**EXERCISE AIM**.
Take the lines below beginning at the line that has "Claire Ghiringhelli gewinnt EM-Bronze" and stopping after the line that has "16 процентов меньше, чем годом ранее.", and print them exactly as they are, with no other lines.
++++ DATA TO EXAMINE ++++
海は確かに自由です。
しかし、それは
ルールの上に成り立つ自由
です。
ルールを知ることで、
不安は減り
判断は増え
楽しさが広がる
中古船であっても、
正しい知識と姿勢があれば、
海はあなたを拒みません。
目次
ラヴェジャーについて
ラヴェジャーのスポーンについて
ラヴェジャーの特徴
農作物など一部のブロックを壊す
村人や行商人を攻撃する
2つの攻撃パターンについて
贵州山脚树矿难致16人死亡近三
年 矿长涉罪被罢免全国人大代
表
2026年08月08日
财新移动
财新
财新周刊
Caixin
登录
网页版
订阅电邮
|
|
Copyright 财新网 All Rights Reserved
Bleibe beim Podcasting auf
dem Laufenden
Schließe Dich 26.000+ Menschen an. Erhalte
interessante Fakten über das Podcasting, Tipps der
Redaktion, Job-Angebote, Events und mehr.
++++
++++ DATA TO EXAMINE ++++
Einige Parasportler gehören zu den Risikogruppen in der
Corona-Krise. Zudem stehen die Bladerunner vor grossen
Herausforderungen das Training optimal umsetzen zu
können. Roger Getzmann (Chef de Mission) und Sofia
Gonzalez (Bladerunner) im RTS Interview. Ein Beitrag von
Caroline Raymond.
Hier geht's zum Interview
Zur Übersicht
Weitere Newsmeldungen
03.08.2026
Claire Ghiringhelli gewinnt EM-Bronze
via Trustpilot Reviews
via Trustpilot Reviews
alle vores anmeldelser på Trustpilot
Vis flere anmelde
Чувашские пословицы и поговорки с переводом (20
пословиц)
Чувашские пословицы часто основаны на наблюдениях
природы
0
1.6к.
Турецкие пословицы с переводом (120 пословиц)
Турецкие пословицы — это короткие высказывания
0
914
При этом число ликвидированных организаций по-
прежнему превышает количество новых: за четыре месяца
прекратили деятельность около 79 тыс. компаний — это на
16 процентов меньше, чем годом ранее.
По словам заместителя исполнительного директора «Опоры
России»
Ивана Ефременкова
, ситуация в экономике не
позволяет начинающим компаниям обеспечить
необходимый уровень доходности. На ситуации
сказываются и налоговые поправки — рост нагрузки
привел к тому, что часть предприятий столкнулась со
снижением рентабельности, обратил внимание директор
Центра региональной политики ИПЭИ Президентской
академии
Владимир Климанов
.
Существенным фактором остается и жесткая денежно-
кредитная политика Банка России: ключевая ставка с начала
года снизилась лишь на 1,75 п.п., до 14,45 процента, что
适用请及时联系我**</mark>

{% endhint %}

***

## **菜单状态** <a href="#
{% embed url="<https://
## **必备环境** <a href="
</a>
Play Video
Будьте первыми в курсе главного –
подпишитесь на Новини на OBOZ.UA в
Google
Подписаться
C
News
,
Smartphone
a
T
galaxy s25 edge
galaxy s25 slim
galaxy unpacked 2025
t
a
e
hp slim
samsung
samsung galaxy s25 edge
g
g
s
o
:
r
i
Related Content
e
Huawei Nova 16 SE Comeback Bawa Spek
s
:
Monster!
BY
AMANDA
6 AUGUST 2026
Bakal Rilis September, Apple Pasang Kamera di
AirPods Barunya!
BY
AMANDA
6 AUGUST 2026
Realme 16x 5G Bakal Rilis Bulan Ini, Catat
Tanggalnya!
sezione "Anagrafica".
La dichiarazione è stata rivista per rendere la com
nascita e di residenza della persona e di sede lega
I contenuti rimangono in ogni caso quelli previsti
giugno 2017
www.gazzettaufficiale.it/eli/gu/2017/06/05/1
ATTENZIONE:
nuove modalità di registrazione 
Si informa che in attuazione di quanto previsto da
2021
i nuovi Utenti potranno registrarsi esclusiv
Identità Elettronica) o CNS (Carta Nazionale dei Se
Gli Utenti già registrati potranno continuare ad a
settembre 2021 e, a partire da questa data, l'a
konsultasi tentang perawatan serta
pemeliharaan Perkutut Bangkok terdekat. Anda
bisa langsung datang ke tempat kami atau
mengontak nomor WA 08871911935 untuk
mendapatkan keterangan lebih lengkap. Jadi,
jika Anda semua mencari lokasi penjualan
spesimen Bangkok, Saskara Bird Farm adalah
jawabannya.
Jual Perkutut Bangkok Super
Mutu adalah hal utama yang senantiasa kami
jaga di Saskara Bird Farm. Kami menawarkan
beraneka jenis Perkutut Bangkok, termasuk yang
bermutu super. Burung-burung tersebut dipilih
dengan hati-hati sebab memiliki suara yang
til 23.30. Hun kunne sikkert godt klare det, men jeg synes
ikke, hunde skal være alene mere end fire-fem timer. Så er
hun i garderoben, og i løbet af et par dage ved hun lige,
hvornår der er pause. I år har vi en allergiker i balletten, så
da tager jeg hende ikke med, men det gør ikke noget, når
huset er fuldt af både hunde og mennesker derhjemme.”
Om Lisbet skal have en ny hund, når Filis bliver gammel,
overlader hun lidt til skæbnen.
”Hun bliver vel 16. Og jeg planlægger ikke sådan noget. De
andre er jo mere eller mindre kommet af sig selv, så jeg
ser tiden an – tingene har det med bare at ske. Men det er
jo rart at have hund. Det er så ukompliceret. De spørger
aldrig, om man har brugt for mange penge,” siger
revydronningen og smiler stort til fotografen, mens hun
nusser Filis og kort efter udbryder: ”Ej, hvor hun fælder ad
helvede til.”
++++
**THE COMPLETED TASK**.
Claire Ghiringhelli gewinnt EM-Bronze
via Trustpilot Reviews
via Trustpilot Reviews
alle vores anmeldelser på Trustpilot
Vis flere anmelde
Чувашские пословицы и поговорки с переводом (20
пословиц)
Чувашские пословицы часто основаны на наблюдениях
природы
0
1.6к.
Турецкие пословицы с переводом (120 пословиц)
Турецкие пословицы — это короткие высказывания
0
914
При этом число ликвидированных организаций по-
прежнему превышает количество новых: за четыре месяца
прекратили деятельность около 79 тыс. компаний — это на
16 процентов меньше, чем годом ранее.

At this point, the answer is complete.